> _WORK INSTRUCTION_
Which lines belong in your copy? Those from the start of the data through the line with "появляются планы.", exactly as written, without any pictures.

((

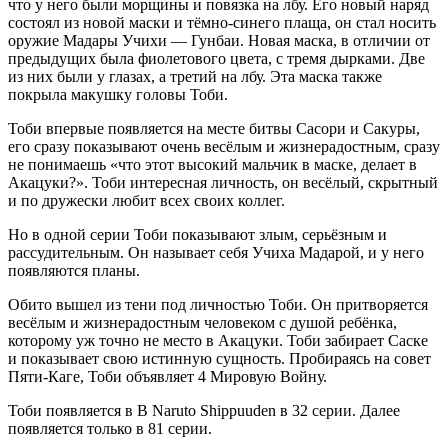
что у него были морщины и повязка на лбу. Его новый наряд
состоял из новой маски и тёмно-синего плаща, он стал носить
оружие Мадары Учихи — Гунбаи. Новая маска, в отличии от
предыдущих была фиолетового цвета, с тремя дырками. Две
из них были у глазах, а третий на лбу. Эта маска также
покрыла макушку головы Тоби.
Тоби впервые появляется на месте битвы Сасори и Сакуры,
его сразу показывают очень весёлым и жизнерадостным, сразу
не понимаешь «что этот высокий мальчик в маске, делает в
Акацуки?». Тоби интересная личность, он весёлый, скрытный
и по дружески любит всех своих коллег.
Но в одной серии Тоби показывают злым, серьёзным и
рассудительным. Он называет себя Учиха Мадарой, и у него
появляются планы.
Обито вышел из тени под личностью Тоби. Он притворяется
весёлым и жизнерадостным человеком с душой ребёнка,
которому уж точно не место в Акацуки. Тоби забирает Саске
и показывает свою истинную сущность. Пробираясь на совет
Пяти-Каге, Тоби объявляет 4 Мировую Войну.
Тоби появляется в В Naruto Shippuuden в 32 серии. Далее
появляется только в 81 серии.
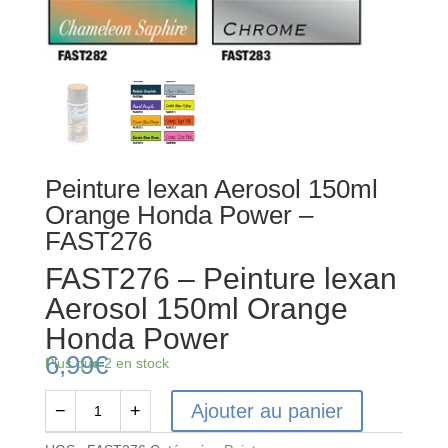
Peinture lexan Aerosol 150ml
Orange Honda Power –
FAST276
FAST276 – Peinture lexan
Aerosol 150ml Orange
Honda Power
6,99
€
Plus que 2 en stock
Ajouter au panier
−
+
quantité
de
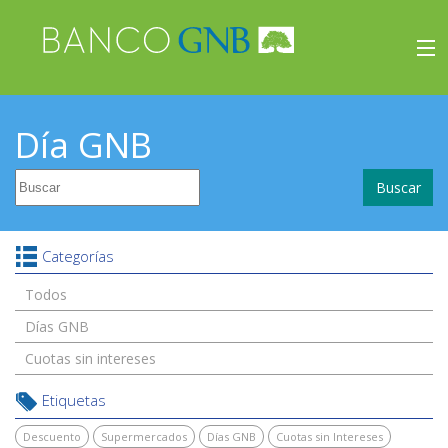
×
Beneficios
Día GNB
Inicio
Buscar
Viajes
Beneficios
Categorías
Todos
Días GNB
Cuotas sin intereses
Etiquetas
Descuento
Supermercados
Días GNB
Cuotas sin Intereses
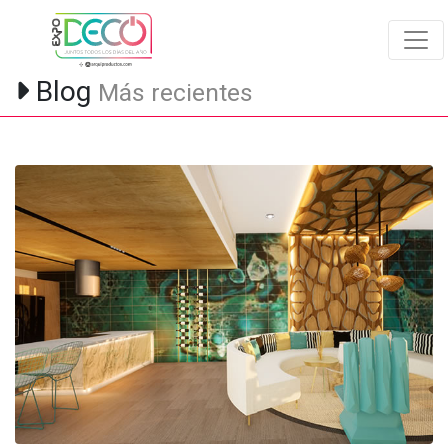
Blog
Más recientes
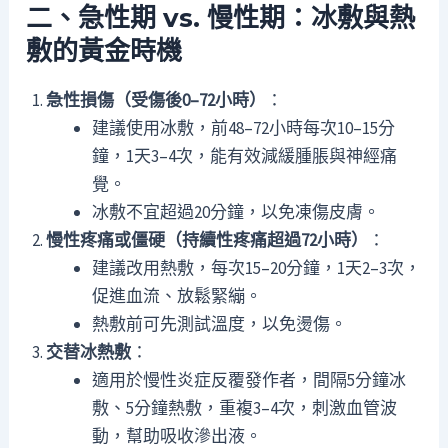
二、急性期 vs. 慢性期：冰敷與熱
敷的黃金時機
急性損傷（受傷後0–72小時）
：
建議使用冰敷，前48–72小時每次10–15分
鐘，1天3–4次，能有效減緩腫脹與神經痛
覺。
冰敷不宜超過20分鐘，以免凍傷皮膚。
慢性疼痛或僵硬（持續性疼痛超過72小時）
：
建議改用熱敷，每次15–20分鐘，1天2–3次，
促進血流、放鬆緊繃。
熱敷前可先測試溫度，以免燙傷。
交替冰熱敷
：
適用於慢性炎症反覆發作者，間隔5分鐘冰
敷、5分鐘熱敷，重複3–4次，刺激血管波
動，幫助吸收滲出液。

))

> _RESULT OF THIS TASK_
что у него были морщины и повязка на лбу. Его новый наряд
состоял из новой маски и тёмно-синего плаща, он стал носить
оружие Мадары Учихи — Гунбаи. Новая маска, в отличии от
предыдущих была фиолетового цвета, с тремя дырками. Две
из них были у глазах, а третий на лбу. Эта маска также
покрыла макушку головы Тоби.
Тоби впервые появляется на месте битвы Сасори и Сакуры,
его сразу показывают очень весёлым и жизнерадостным, сразу
не понимаешь «что этот высокий мальчик в маске, делает в
Акацуки?». Тоби интересная личность, он весёлый, скрытный
и по дружески любит всех своих коллег.
Но в одной серии Тоби показывают злым, серьёзным и
рассудительным. Он называет себя Учиха Мадарой, и у него
появляются планы.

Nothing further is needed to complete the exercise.